The truth about Greenwich Council’s record on housing

My colleague Cllr Charlie Davis and I have been asking questions about the way the Council delivers new housing and have come across some startling facts which deserve to be known more widely in my opinion.  The figures are focused on the way the Council negotiates affordable housing in new developments planned for the Borough and how it is choosing to spend the Right to Buy receipts which it is now allowed to keep for three years.

The facts which you will NOT find in the Council’s magazines include:-

  • No Council Housing of any kind was built in Greenwich during 2016-17 or in the first quarter 2017-18.

The Government has funded proposals to replace each Council house sold with another built by local authorities but Greenwich Council hasn’t used the funds to build new homes.

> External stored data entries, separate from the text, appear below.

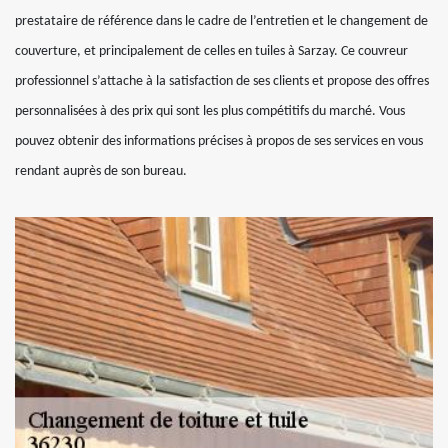
prestataire de référence dans le cadre de l’entretien et le changement de
couverture, et principalement de celles en tuiles à Sarzay. Ce couvreur
professionnel s’attache à la satisfaction de ses clients et propose des offres
personnalisées à des prix qui sont les plus compétitifs du marché. Vous
pouvez obtenir des informations précises à propos de ses services en vous
rendant auprès de son bureau.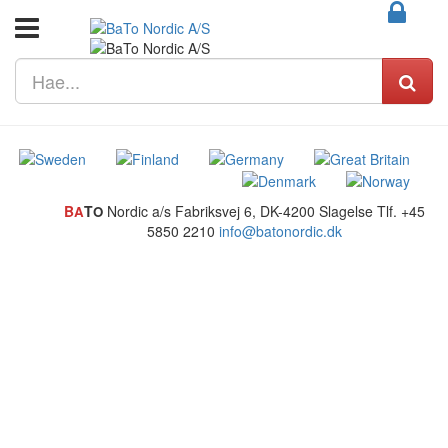
B
T
Nordic a/s
Fabriksvej 6, DK-4200 Slagelse
Tlf. +45
A
O
5850 2210
info@batonordic.dk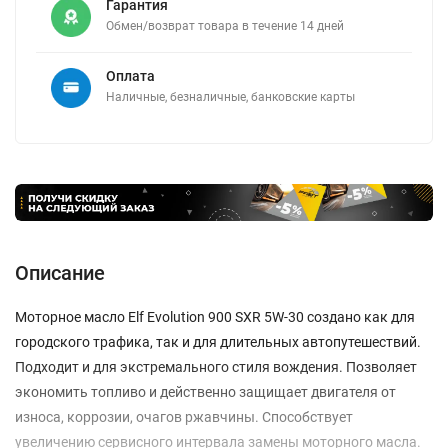
Гарантия
Обмен/возврат товара в течение 14 дней
Оплата
Наличные, безналичные, банковские карты
Описание
Моторное масло Elf Evolution 900 SXR 5W-30 создано как для
городского трафика, так и для длительных автопутешествий.
Подходит и для экстремального стиля вождения. Позволяет
экономить топливо и действенно защищает двигателя от
износа, коррозии, очагов ржавчины. Способствует
увеличению сервисного интервала замены моторного масла.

Instead more than £20m has been allocated to buy private homes for (it claims) temporary accommodation, which in no way replaces the number of Councils homes sold.

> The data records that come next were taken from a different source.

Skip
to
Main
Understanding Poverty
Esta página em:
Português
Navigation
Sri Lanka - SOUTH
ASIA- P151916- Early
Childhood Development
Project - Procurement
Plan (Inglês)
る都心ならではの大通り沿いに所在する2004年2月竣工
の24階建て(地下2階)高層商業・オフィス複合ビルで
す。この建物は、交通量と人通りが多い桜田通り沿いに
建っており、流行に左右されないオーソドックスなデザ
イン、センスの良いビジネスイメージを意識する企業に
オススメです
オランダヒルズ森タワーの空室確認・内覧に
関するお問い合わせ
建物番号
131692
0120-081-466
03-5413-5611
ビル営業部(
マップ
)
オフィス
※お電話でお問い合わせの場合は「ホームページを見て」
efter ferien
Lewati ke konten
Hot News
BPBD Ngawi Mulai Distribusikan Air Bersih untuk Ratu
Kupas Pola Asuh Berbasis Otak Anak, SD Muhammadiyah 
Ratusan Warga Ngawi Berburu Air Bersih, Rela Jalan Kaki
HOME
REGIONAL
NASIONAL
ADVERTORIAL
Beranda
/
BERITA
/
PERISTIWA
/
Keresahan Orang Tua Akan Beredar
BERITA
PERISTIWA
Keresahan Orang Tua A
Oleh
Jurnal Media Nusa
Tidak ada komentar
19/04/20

  • The proportion of affordable homes in new builds has fallen steadily since 2011.

Despite the Labour Mayor of London promising 50% of new builds would be affordable during his election campaign, Greenwich Council’s proportion has dropped to a five year low at 18% (July 2017).  The proposed development at Orangery Lane in Eltham contained no affordable housing but was backed by Council Officers (although in fairness it did have some community business space which was one of the positives of this proposal).

It is worth noting how the Council hides this statistic with reports to the Council’s scrutiny panel on this which read:

“The target for of delivering 400 affordable new homes in the borough was exceeded; with 473 properties completed in 2016/7.” 

This sounds like excellent news, but hides the fact that this was a much lower proportion of the new homes built in the Borough.  I have no idea if Labour Councillors picked up on this discrepancy or let it past as it was in their interests to accept this superficial boast.

  • The Council has decided to spend £20m purchasing private homes on the open market.

Greenwich Council’s policy will increase demand for private housing in Eltham, pushing prices up.  So rather than increasing the housing supply to reduce prices as intended, Greenwich is making it harder for local residents to buy their own home.

Don’t forget that in addition to these dismal statistics, for 2011-16 Greenwich was rated among the worst ten Councils in the country for having to pay compensation to Council tenants because of the conditions in their properties.

In my opinion, we really do have to ask whether the Labour Council is getting it right on housing.  From providing new Council housing through to ensuring that new homes built in the Borough are advertised to local residents first (or allowing local first time buyers to get a discount) it seems to be failing in a major way to me.